Bai Chunli, president of the Chinese Academy of Sciences in Beijing, told state media last month that the organisation was conducting an unprecedented review of its talent evaluation system.
Liu Zhen, a postdoc in the academy’s Institute of Neuroscience in Shanghai who contributed important research to the world’s first cloning of a monkey, was recently promoted to a position as a professor-level researcher with sufficient funding to establish his own team and a laboratory.
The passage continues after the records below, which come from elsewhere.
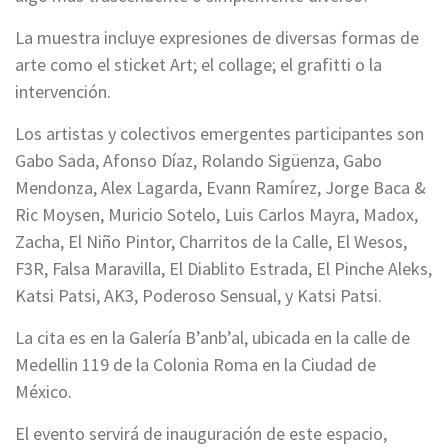
La muestra incluye expresiones de diversas formas de
arte como el sticket Art; el collage; el grafitti o la
intervención.
Los artistas y colectivos emergentes participantes son
Gabo Sada, Afonso Díaz, Rolando Sigüenza, Gabo
Mendonza, Alex Lagarda, Evann Ramírez, Jorge Baca &
Ric Moysen, Muricio Sotelo, Luis Carlos Mayra, Madox,
Zacha, El Niño Pintor, Charritos de la Calle, El Wesos,
F3R, Falsa Maravilla, El Diablito Estrada, El Pinche Aleks,
Katsi Patsi, AK3, Poderoso Sensual, y Katsi Patsi.
La cita es en la Galería B’anb’al, ubicada en la calle de
Medellin 119 de la Colonia Roma en la Ciudad de
México.
El evento servirá de inauguración de este espacio,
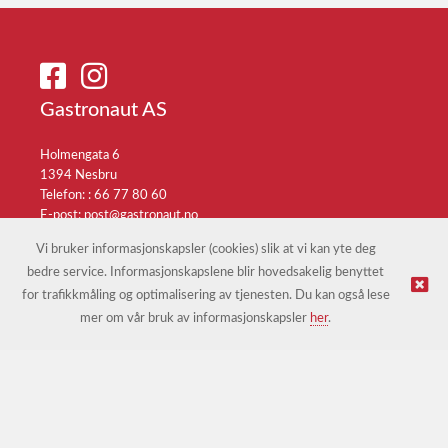
Gastronaut AS
Holmengata 6
1394 Nesbru
Telefon: :
66 77 80 60
E-post:
post@gastronaut.no
Selgerportal
Vi bruker informasjonskapsler (cookies) slik at vi kan yte deg
bedre service. Informasjonskapslene blir hovedsakelig benyttet
for trafikkmåling og optimalisering av tjenesten. Du kan også lese
© Gastronaut AS |
Nettbutikk levert av Kréatif
mer om vår bruk av informasjonskapsler
her
.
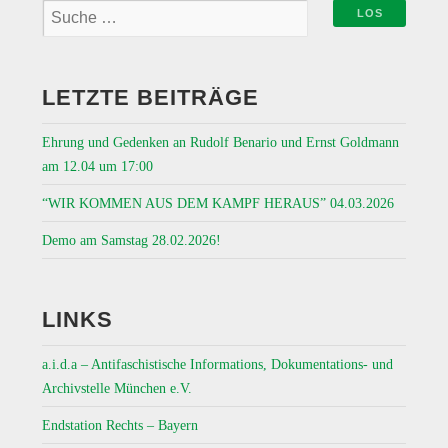
LETZTE BEITRÄGE
Ehrung und Gedenken an Rudolf Benario und Ernst Goldmann
am 12.04 um 17:00
“WIR KOMMEN AUS DEM KAMPF HERAUS” 04.03.2026
Demo am Samstag 28.02.2026!
LINKS
a.i.d.a – Antifaschistische Informations, Dokumentations- und
Archivstelle München e.V.
Endstation Rechts – Bayern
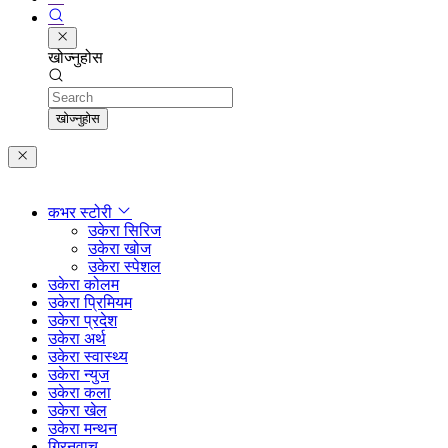
खोज्नुहोस
Search
खोज्नुहोस
कभर स्टोरी
उकेरा सिरिज
उकेरा खोज
उकेरा स्पेशल
उकेरा कोलम
उकेरा प्रिमियम
उकेरा प्रदेश
उकेरा अर्थ
उकेरा स्वास्थ्य
उकेरा न्युज
उकेरा कला
उकेरा खेल
उकेरा मन्थन
ग्रिनवाच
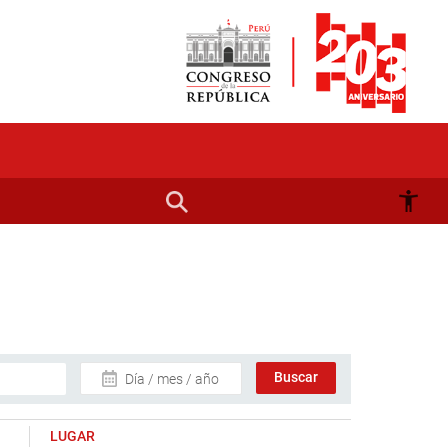
Día / mes / año
LUGAR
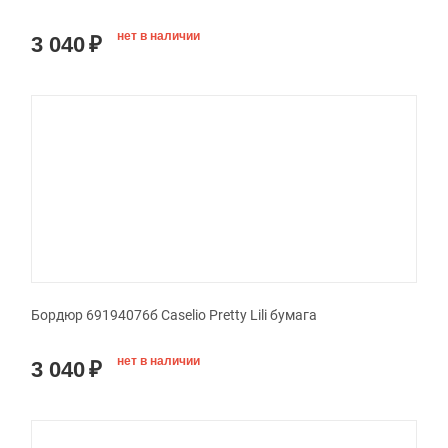
нет в наличии
3 040
₽
Бордюр 69194076б Caselio Pretty Lili бумага
нет в наличии
3 040
₽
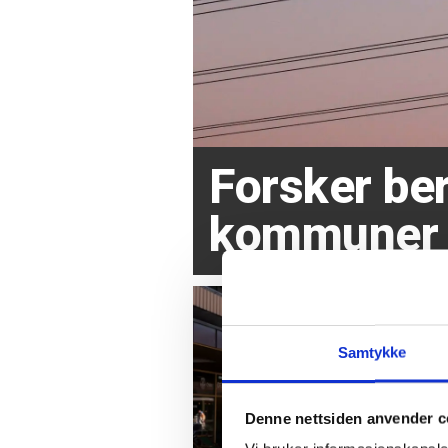
Forsker ber
kommuner
Samtykke
Denne nettsiden anvender c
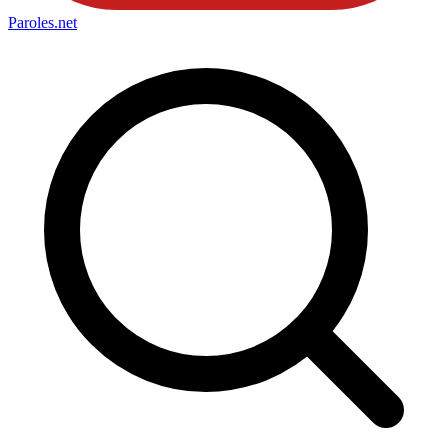
Paroles
.net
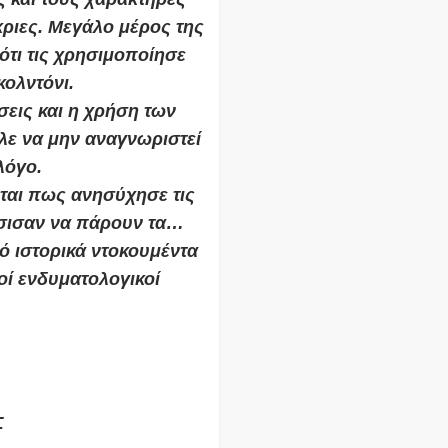
κριες. Μεγάλο μέρος της
ότι τις χρησιμοποίησε
κολντόνι.
σεις και η χρήση των
λε να μην αναγνωριστεί
λόγο.
ται πως ανησύχησε τις
σισαν να πάρουν τα…
ό ιστορικά ντοκουμέντα
οί ενδυματολογικοί
Σ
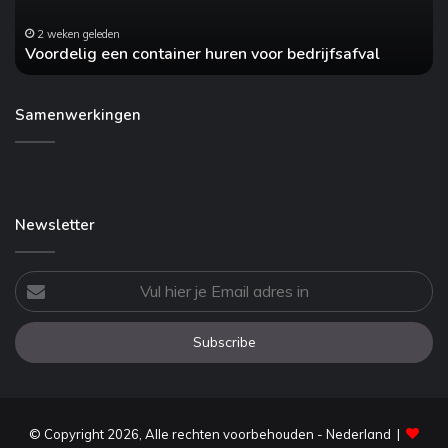
2 weken geleden
Voordelig een container huren voor bedrijfsafval
Samenwerkingen
Newsletter
Vul
hier
je
Email
adres
in
© Copyright 2026, Alle rechten voorbehouden - Nederland |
Liu, who has not worked or studied overseas, is only 30 years old.
“To young scholars who make big contributions, especially doctoral students and postdocs, we will use special policy to give them funding, salary and welfare equivalent to or even higher than those for high quality talents from overseas,” Bai was quoted by China Youth Daily as saying.
“Graduates no longer need to go overseas for branding.”
But Leng Fuhai, a researcher with the Institutes of Science and Development, a major science and technology think tank in Beijing, said young scientists who chose to stay face no less pressure than those going overseas.
In big cities such as Beijing and Shanghai, the cost of living is increasing rapidly and the salary increases cannot match the pace of skyrocketing property prices, according to Leng.
“Nearly all the talented postdocs I know cannot stay in Beijing because they cannot afford a tiny flat,” he said. “Many have returned to the smaller cities where they came from, losing the opportunity to participate in some big projects.
“This may hurt the development of their academic career,” he said.
Some young Chinese scientists have been prevented from leaving China against their will because the country’s authorities feared they would leak technical secrets to overseas rivals.
Shao Yangyang, a doctoral student at the Shanghai Institute of Plant Physiology and Ecology, who took part in creating the world’s first functional single chromosome yeast, was “persuaded” to drop her application for a postdoc position at a competing laboratory in New York, according to researchers close to the team.
Professor Qin Zhongjun, Shao’s mentor and the team’s lead scientist, confirmed that Shao would remain in Qin’s laboratory “for a while” but declined to give more details or comment.
“For the career development of the student, I hope she will go overseas; but for the interest of the country, I really hope to keep her,” Qin told Wenhui Bao, a major daily newspaper in Shanghai last month.
“Losing an outstanding PhD student not only means losing a golden period of creative research, but giving the innovative methods and ideas developed in a domestic laboratory to competitors,” he said.